Segment Start: Data in this exercise

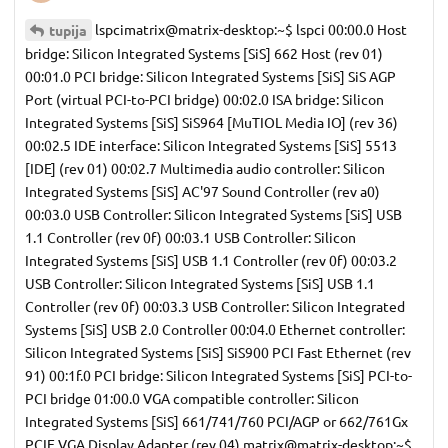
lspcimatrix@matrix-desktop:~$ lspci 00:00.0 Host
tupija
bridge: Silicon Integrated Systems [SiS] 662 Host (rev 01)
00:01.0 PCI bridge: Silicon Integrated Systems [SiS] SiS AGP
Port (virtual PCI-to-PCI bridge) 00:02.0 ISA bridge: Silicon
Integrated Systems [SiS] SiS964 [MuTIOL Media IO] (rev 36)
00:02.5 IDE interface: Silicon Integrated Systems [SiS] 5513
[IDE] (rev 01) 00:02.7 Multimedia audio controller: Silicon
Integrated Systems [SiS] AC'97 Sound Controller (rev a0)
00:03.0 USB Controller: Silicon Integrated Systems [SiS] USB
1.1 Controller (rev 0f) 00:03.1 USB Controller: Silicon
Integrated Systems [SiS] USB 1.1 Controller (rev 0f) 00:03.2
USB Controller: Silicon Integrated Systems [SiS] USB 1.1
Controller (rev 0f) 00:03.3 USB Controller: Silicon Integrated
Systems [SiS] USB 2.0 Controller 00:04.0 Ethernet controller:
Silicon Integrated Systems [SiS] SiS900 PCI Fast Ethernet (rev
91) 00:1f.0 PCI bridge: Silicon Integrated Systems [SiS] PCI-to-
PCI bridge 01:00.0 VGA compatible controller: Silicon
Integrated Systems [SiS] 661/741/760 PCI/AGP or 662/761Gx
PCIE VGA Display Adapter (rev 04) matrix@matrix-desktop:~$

Segment End: Data in this exercise

What you need to do:
Filter these records, keeping every line where the word "Systems" occurs.

Your response:
bridge: Silicon Integrated Systems [SiS] 662 Host (rev 01)
00:01.0 PCI bridge: Silicon Integrated Systems [SiS] SiS AGP
Integrated Systems [SiS] SiS964 [MuTIOL Media IO] (rev 36)
00:02.5 IDE interface: Silicon Integrated Systems [SiS] 5513
Integrated Systems [SiS] AC'97 Sound Controller (rev a0)
00:03.0 USB Controller: Silicon Integrated Systems [SiS] USB
Integrated Systems [SiS] USB 1.1 Controller (rev 0f) 00:03.2
USB Controller: Silicon Integrated Systems [SiS] USB 1.1
Systems [SiS] USB 2.0 Controller 00:04.0 Ethernet controller:
Silicon Integrated Systems [SiS] SiS900 PCI Fast Ethernet (rev
91) 00:1f.0 PCI bridge: Silicon Integrated Systems [SiS] PCI-to-
Integrated Systems [SiS] 661/741/760 PCI/AGP or 662/761Gx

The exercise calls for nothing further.